Classifying IoT Botnet Attacks With Kolmogorov-Arnold Networks: A Comparative Analysis of Architectural Variations
Phuc Hao, Tran Duc Le, Truong Duy Dinh, Van Dai Pham
Abstract
The rapid expansion of devices on the Internet of Things (IoTs) has led to a significant rise in IoT botnet attacks, creating an urgent need for advanced detection and classification methods. This study aims to evaluate the effectiveness of Kolmogorov-Arnold Networks (KANs) and their architectural variations in classifying IoT botnet attacks, comparing their performance with traditional machine learning and deep learning models.
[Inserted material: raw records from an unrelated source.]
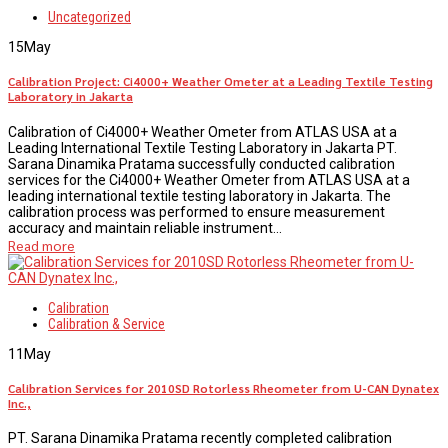
Uncategorized
15
May
Calibration Project: Ci4000+ Weather Ometer at a Leading Textile Testing
Laboratory in Jakarta
Calibration of Ci4000+ Weather Ometer from ATLAS USA at a
Leading International Textile Testing Laboratory in Jakarta PT.
Sarana Dinamika Pratama successfully conducted calibration
services for the Ci4000+ Weather Ometer from ATLAS USA at a
leading international textile testing laboratory in Jakarta. The
calibration process was performed to ensure measurement
accuracy and maintain reliable instrument...
Read more
Calibration
Calibration & Service
11
May
Calibration Services for 2010SD Rotorless Rheometer from U-CAN Dynatex
Inc.,
PT. Sarana Dinamika Pratama recently completed calibration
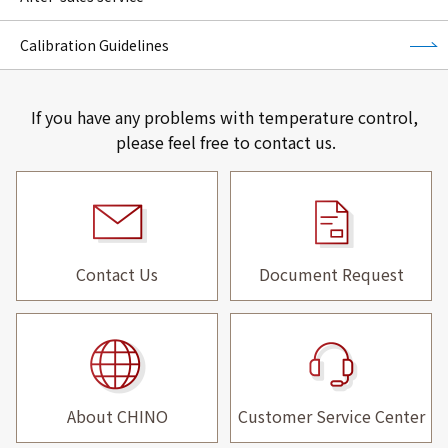
Calibration Guidelines
If you have any problems with temperature control,
please feel free to contact us.
Contact Us
Document Request
About CHINO
Customer Service Center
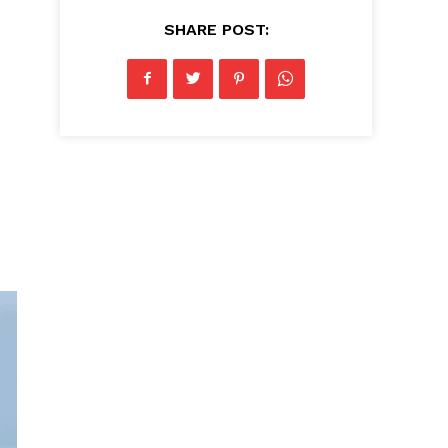
SHARE POST:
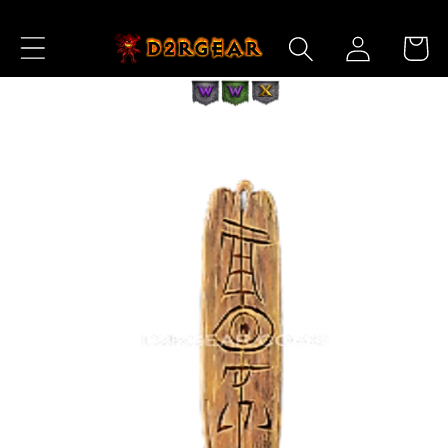
Skip to
Log
Content
Cart
in
Skip to
Product
Information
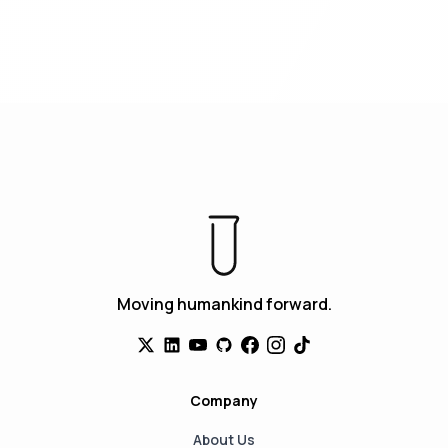
Moving humankind forward.
Company
About Us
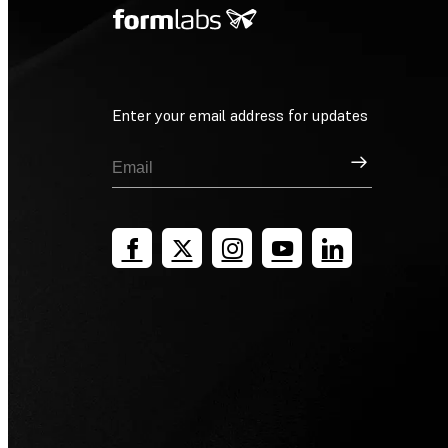
Enter your email address for updates
Sign Up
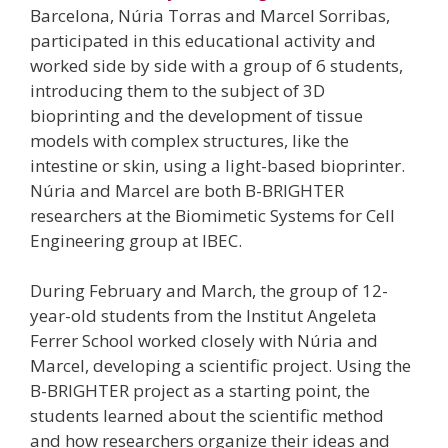
Barcelona, Núria Torras and Marcel Sorribas,
participated in this educational activity and
worked side by side with a group of 6 students,
introducing them to the subject of 3D
bioprinting and the development of tissue
models with complex structures, like the
intestine or skin, using a light-based bioprinter.
Núria and Marcel are both B-BRIGHTER
researchers at the Biomimetic Systems for Cell
Engineering group at IBEC.
During February and March, the group of 12-
year-old students from the Institut Angeleta
Ferrer School worked closely with Núria and
Marcel, developing a scientific project. Using the
B-BRIGHTER project as a starting point, the
students learned about the scientific method
and how researchers organize their ideas and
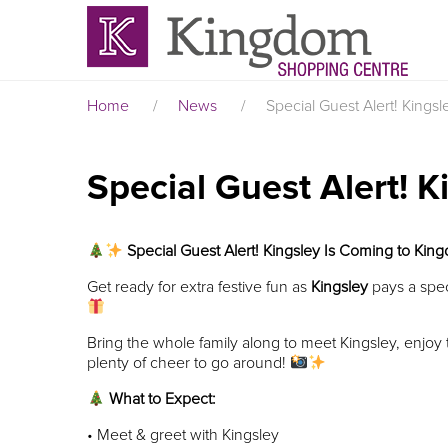
Home
/
News
/
Special Guest Alert! King
Special Guest Alert! 
Special Guest Alert! Kingsley Is Coming to Ki
Get ready for extra festive fun as
Kingsley
pays a speci
Bring the whole family along to meet Kingsley, enjo
plenty of cheer to go around!
What to Expect:
• Meet & greet with Kingsley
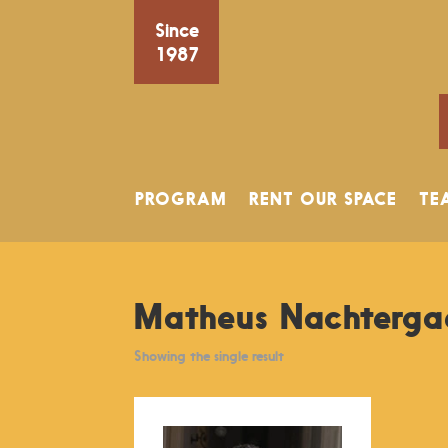
Since
1987
PROGRAM
RENT OUR SPACE
TE
Matheus Nachterga
Showing the single result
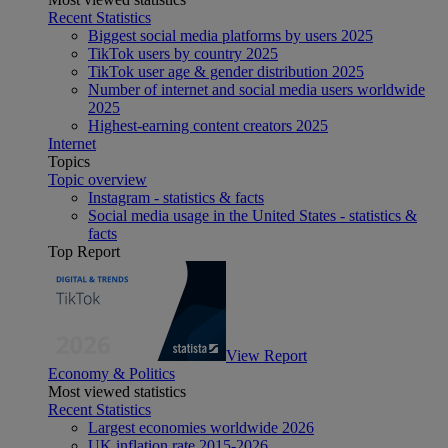
Recent Statistics
Biggest social media platforms by users 2025
TikTok users by country 2025
TikTok user age & gender distribution 2025
Number of internet and social media users worldwide
2025
Highest-earning content creators 2025
Internet
Topics
Topic overview
Instagram - statistics & facts
Social media usage in the United States - statistics &
facts
Top Report
View Report
Economy & Politics
Most viewed statistics
Recent Statistics
Largest economies worldwide 2026
UK inflation rate 2015-2026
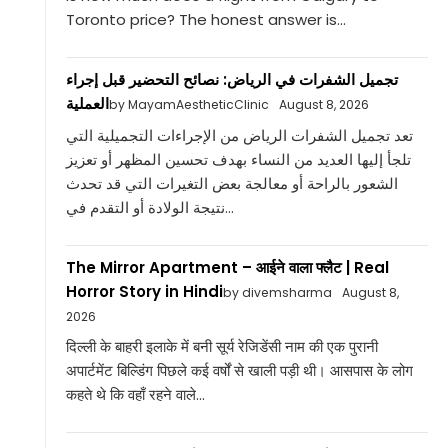
Toronto price? The honest answer is...
تجميل الشفرات في الرياض: نصائح التحضير قبل إجراء
العملية
by MayamAestheticClinic
August 8, 2026
تعد تجميل الشفرات الرياض من الإجراءات التجميلية التي
تلجأ إليها العديد من النساء بهدف تحسين المظهر أو تعزيز
الشعور بالراحة أو معالجة بعض التغيرات التي قد تحدث
نتيجة الولادة أو التقدم في...
The Mirror Apartment – आईने वाला फ्लैट | Real
Horror Story in Hindi
by divemsharma
August 8,
2026
दिल्ली के बाहरी इलाके में बनी सूर्य रेजिडेंसी नाम की एक पुरानी
अपार्टमेंट बिल्डिंग पिछले कई वर्षों से खाली पड़ी थी। आसपास के लोग
कहते थे कि वहाँ रहने वाले...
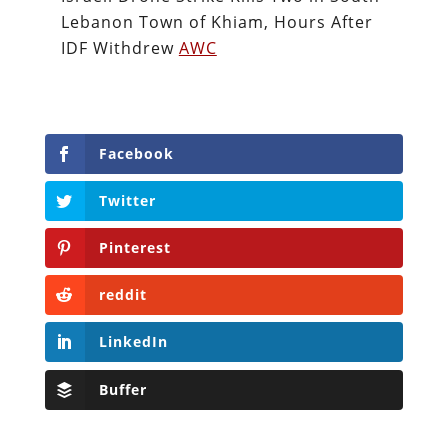
Lebanon Town of Khiam, Hours After
IDF Withdrew
AWC
Facebook
Twitter
Pinterest
reddit
LinkedIn
Buffer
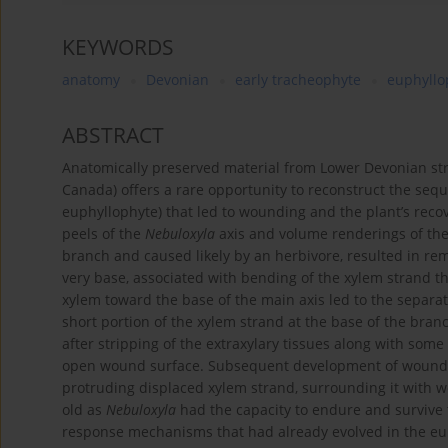
KEYWORDS
anatomy
Devonian
early tracheophyte
euphyllo
ABSTRACT
Anatomically preserved material from Lower Devonian str
Canada) offers a rare opportunity to reconstruct the seque
euphyllophyte) that led to wounding and the plant’s recov
peels of the
Nebuloxyla
axis and volume renderings of the
branch and caused likely by an herbivore, resulted in remo
very base, associated with bending of the xylem strand 
xylem toward the base of the main axis led to the separati
short portion of the xylem strand at the base of the branc
after stripping of the extraxylary tissues along with some
open wound surface. Subsequent development of wound re
protruding displaced xylem strand, surrounding it with 
old as
Nebuloxyla
had the capacity to endure and survive 
response mechanisms that had already evolved in the eup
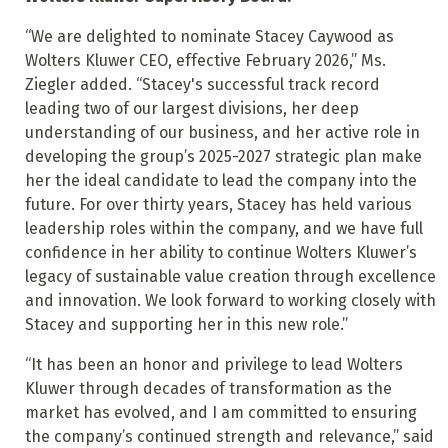
“We are delighted to nominate Stacey Caywood as
Wolters Kluwer CEO, effective February 2026,” Ms.
Ziegler added. “Stacey's successful track record
leading two of our largest divisions, her deep
understanding of our business, and her active role in
developing the group’s 2025-2027 strategic plan make
her the ideal candidate to lead the company into the
future. For over thirty years, Stacey has held various
leadership roles within the company, and we have full
confidence in her ability to continue Wolters Kluwer’s
legacy of sustainable value creation through excellence
and innovation. We look forward to working closely with
Stacey and supporting her in this new role.”
“It has been an honor and privilege to lead Wolters
Kluwer through decades of transformation as the
market has evolved, and I am committed to ensuring
the company’s continued strength and relevance,” said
We conducted a comparative analysis of five KAN architectures, including Original-KAN, Fast-KAN, Jacobi-KAN, Deep-KAN, and Chebyshev-KAN, against models like Multi-Layer Perceptron (MLP), Convolutional Neural Networks (CNN), Long Short-Term Memory (LSTM) networks, and Gated Recurrent Units (GRU). The evaluation was performed on three IoT botnet datasets: N-BaIoT, IoT23, and IoT-BotNet, using metrics such as accuracy, precision, recall, F1-score, training time, and model complexity. KAN variants consistently demonstrated robust performance, often exceeding traditional ML and DL models in accuracy and stability across all datasets. The Original-KAN variant, in particular, excelled in capturing complex, non-linear patterns inherent in IoT botnet traffic, achieving higher accuracy and faster convergence rates. Variations such as Fast-KAN and Deep-KAN offered favorable trade-offs between computational efficiency and modeling capacity, making them suitable for real-time and resource-constrained IoT environments. Kolmogorov-Arnold Networks prove to be highly effective for IoT botnet classification, outperforming conventional models and offering significant advantages in adaptability and accuracy. The integration of KAN-based models into existing cybersecurity frameworks can enhance the detection and mitigation of sophisticated botnet threats, thus contributing to more resilient and secure IoT ecosystems.